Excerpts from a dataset
********

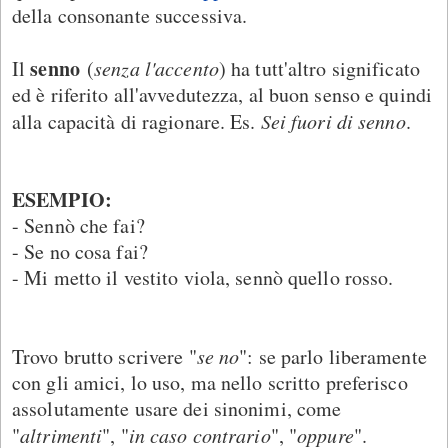
della consonante successiva.
senno
Il
(
senza l'accento
) ha tutt'altro significato
ed è riferito all'avvedutezza, al buon senso e quindi
alla capacità di ragionare. Es.
Sei fuori di senno
.
ESEMPIO:
- Sennò che fai?
- Se no cosa fai?
- Mi metto il vestito viola, sennò quello rosso.
Trovo brutto scrivere "
se no
": se parlo liberamente
con gli amici, lo uso, ma nello scritto preferisco
assolutamente usare dei sinonimi, come
"
altrimenti
", "
in caso contrario
", "
oppure
".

********

* ABOUT THIS TASK *
Transcribe each entry above exactly, apart from the pictures.

* TASK RESULT *
della consonante successiva.
senno
Il
(
senza l'accento
) ha tutt'altro significato
ed è riferito all'avvedutezza, al buon senso e quindi
alla capacità di ragionare. Es.
Sei fuori di senno
.
ESEMPIO:
- Sennò che fai?
- Se no cosa fai?
- Mi metto il vestito viola, sennò quello rosso.
Trovo brutto scrivere "
se no
": se parlo liberamente
con gli amici, lo uso, ma nello scritto preferisco
assolutamente usare dei sinonimi, come
"
altrimenti
", "
in caso contrario
", "
oppure
".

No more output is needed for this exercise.